■ **Instructions for the task**
Write out the data exactly, please, and omit the pictures.

╭─ Given records

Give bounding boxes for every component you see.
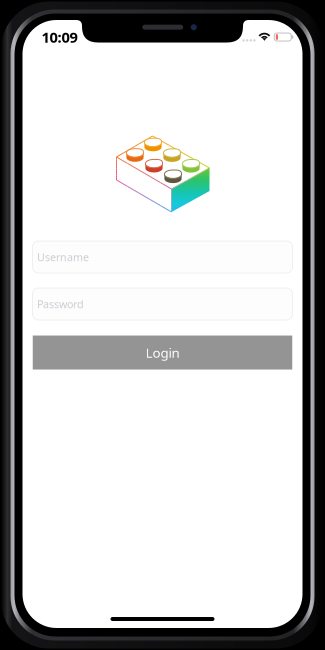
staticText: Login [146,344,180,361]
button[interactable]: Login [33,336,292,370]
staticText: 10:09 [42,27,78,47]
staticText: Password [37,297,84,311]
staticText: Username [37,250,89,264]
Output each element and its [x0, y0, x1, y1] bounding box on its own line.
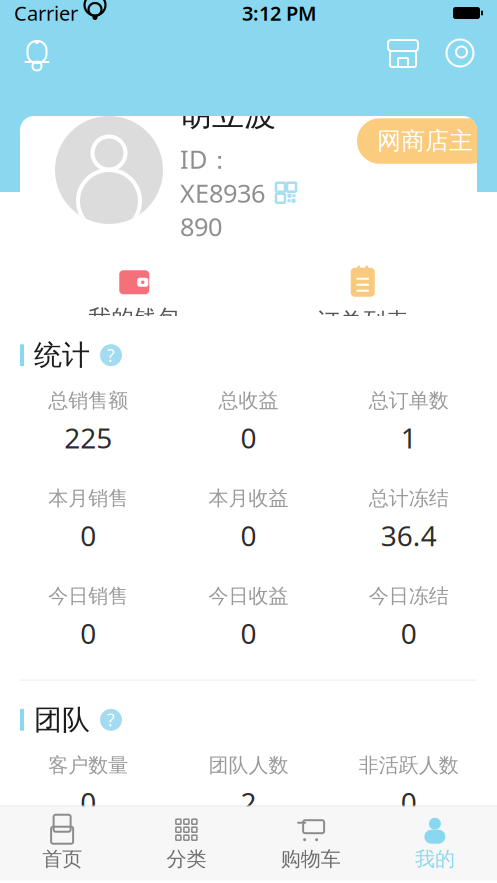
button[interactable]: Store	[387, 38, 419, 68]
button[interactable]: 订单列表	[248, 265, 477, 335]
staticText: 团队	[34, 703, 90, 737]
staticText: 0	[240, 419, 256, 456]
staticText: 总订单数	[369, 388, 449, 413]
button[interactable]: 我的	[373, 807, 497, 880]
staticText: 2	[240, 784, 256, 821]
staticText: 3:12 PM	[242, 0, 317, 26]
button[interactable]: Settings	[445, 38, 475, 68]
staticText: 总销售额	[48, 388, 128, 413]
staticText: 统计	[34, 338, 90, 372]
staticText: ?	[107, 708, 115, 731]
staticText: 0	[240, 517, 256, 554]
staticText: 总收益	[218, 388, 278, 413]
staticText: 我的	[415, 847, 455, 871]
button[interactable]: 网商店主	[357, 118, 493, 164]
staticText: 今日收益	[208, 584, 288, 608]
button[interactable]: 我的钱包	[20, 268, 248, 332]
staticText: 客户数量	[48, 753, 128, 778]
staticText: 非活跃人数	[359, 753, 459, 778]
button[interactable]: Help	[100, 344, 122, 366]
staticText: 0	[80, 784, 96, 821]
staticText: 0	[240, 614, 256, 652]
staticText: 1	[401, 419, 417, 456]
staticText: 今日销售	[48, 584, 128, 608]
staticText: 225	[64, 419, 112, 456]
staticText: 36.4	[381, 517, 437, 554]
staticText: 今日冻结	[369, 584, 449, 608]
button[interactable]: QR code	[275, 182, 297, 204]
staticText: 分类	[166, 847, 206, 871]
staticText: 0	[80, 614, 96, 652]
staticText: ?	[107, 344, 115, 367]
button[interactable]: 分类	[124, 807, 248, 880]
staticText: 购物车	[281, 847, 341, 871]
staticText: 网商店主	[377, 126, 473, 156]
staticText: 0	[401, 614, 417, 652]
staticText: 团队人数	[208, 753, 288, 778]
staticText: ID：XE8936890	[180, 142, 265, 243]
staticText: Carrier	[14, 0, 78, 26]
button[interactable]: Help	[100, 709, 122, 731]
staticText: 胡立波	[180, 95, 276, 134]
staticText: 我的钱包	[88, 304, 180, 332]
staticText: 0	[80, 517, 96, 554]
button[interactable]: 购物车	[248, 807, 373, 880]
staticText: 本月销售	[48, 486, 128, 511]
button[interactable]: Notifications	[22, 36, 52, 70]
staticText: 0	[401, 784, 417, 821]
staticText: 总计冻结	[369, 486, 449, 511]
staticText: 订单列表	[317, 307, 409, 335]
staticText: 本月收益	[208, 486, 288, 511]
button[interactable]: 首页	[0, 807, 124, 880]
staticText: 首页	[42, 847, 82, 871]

╰─

■ **Result**
Give bounding boxes for every component you see.
staticText: Login [146,344,180,361]
button[interactable]: Login [33,336,292,370]
staticText: 10:09 [42,27,78,47]
staticText: Password [37,297,84,311]
staticText: Username [37,250,89,264]
Output each element and its [x0, y0, x1, y1] bounding box on its own line.
button[interactable]: Store	[387, 38, 419, 68]
button[interactable]: 订单列表	[248, 265, 477, 335]
staticText: 团队	[34, 703, 90, 737]
staticText: 0	[240, 419, 256, 456]
staticText: 总订单数	[369, 388, 449, 413]
button[interactable]: 我的	[373, 807, 497, 880]
staticText: 2	[240, 784, 256, 821]
staticText: 3:12 PM	[242, 0, 317, 26]
button[interactable]: Settings	[445, 38, 475, 68]
staticText: 总销售额	[48, 388, 128, 413]
staticText: 统计	[34, 338, 90, 372]
staticText: ?	[107, 708, 115, 731]
staticText: 0	[240, 517, 256, 554]
staticText: 总收益	[218, 388, 278, 413]
staticText: 我的	[415, 847, 455, 871]
button[interactable]: 网商店主	[357, 118, 493, 164]
staticText: 今日收益	[208, 584, 288, 608]
button[interactable]: 我的钱包	[20, 268, 248, 332]
staticText: 客户数量	[48, 753, 128, 778]
staticText: 非活跃人数	[359, 753, 459, 778]
button[interactable]: Help	[100, 344, 122, 366]
staticText: 0	[80, 784, 96, 821]
staticText: 0	[240, 614, 256, 652]
staticText: 1	[401, 419, 417, 456]
staticText: 今日销售	[48, 584, 128, 608]
staticText: 225	[64, 419, 112, 456]
staticText: 36.4	[381, 517, 437, 554]
staticText: 今日冻结	[369, 584, 449, 608]
button[interactable]: QR code	[275, 182, 297, 204]
staticText: 分类	[166, 847, 206, 871]
staticText: 0	[80, 614, 96, 652]
staticText: ?	[107, 344, 115, 367]
button[interactable]: 分类	[124, 807, 248, 880]
staticText: 购物车	[281, 847, 341, 871]
staticText: 网商店主	[377, 126, 473, 156]
staticText: 0	[401, 614, 417, 652]
staticText: 团队人数	[208, 753, 288, 778]
staticText: ID：XE8936890	[180, 142, 265, 243]
staticText: Carrier	[14, 0, 78, 26]
button[interactable]: Help	[100, 709, 122, 731]
staticText: 胡立波	[180, 95, 276, 134]
staticText: 我的钱包	[88, 304, 180, 332]
staticText: 0	[80, 517, 96, 554]
button[interactable]: 购物车	[248, 807, 373, 880]
staticText: 本月销售	[48, 486, 128, 511]
button[interactable]: Notifications	[22, 36, 52, 70]
staticText: 0	[401, 784, 417, 821]
staticText: 总计冻结	[369, 486, 449, 511]
staticText: 订单列表	[317, 307, 409, 335]
staticText: 本月收益	[208, 486, 288, 511]
button[interactable]: 首页	[0, 807, 124, 880]
staticText: 首页	[42, 847, 82, 871]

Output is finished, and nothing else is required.